The 3DS is Nintendo's worst performing mainline portable console. The company expects to have shipped 72m units of the console by March next year, which is under half of what its predecessor achieved.
It's also a genuine success story that has defied expectations, and provides Nintendo with the evidence it needs to convince shareholders that it can still play a major role as a platform holder.
3DS sales are strong. It may not compare with the pop culture phenomenon of the DS (154m sales) or the Game Boy (118.7m), but those also happen to be the second and third best-selling games machines of all time (beaten only by PS2) - so that's perhaps not surprising. A better comparison is with the Game Boy Advance, which sold 81.5m consoles over nine years - a statistic that compares favourably with Nintendo's more recent portable.

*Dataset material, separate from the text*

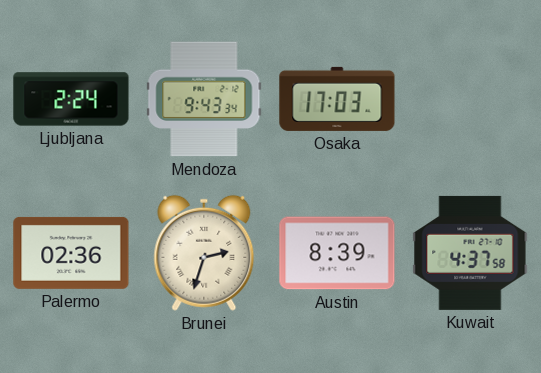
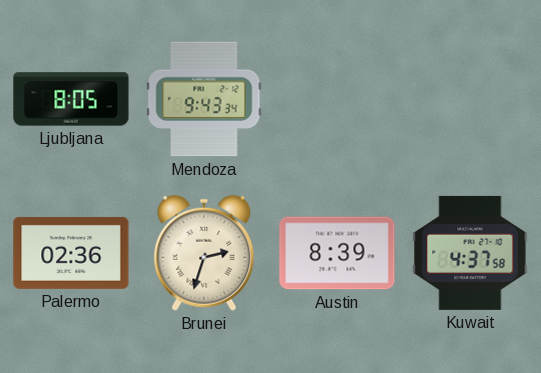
Ljubljana: 2:24 -> 8:05
Osaka: 17:03 -> none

3DS was born into a world where the iPhone exists, which led many to predict its lifecycle would be short. Its launch was a troubled one, too. It was mis-priced, it lacked a strong software line-up and its central gimmick - the 3D screen - failed to resonate with consumers. Its messaging also proved a little confusing; I vividly remember the argument I had with a retail assistant, who insisted to me that the 3DS was "the same as the DS, but with a fancy screen".
At the time it was hard to imagine the 3DS getting to its sixth year, with a sixth incarnation of the device scheduled to arrive this summer.
The way Nintendo overcame 3DS' self-inflicted injuries was via the tried-and-tested strategy of releasing good games for it, and quickly. It achieved this via the careful use of work-for-hire studios, smart porting of legacy products, the re-use of assets and concepts from past games, and selective third-party relationships.
The third-party element is interesting. 3DS had support from EA, Ubisoft and Activision early on, but that soon dried up, which added further credence to the notion that third-parties just don't succeed on Nintendo platforms.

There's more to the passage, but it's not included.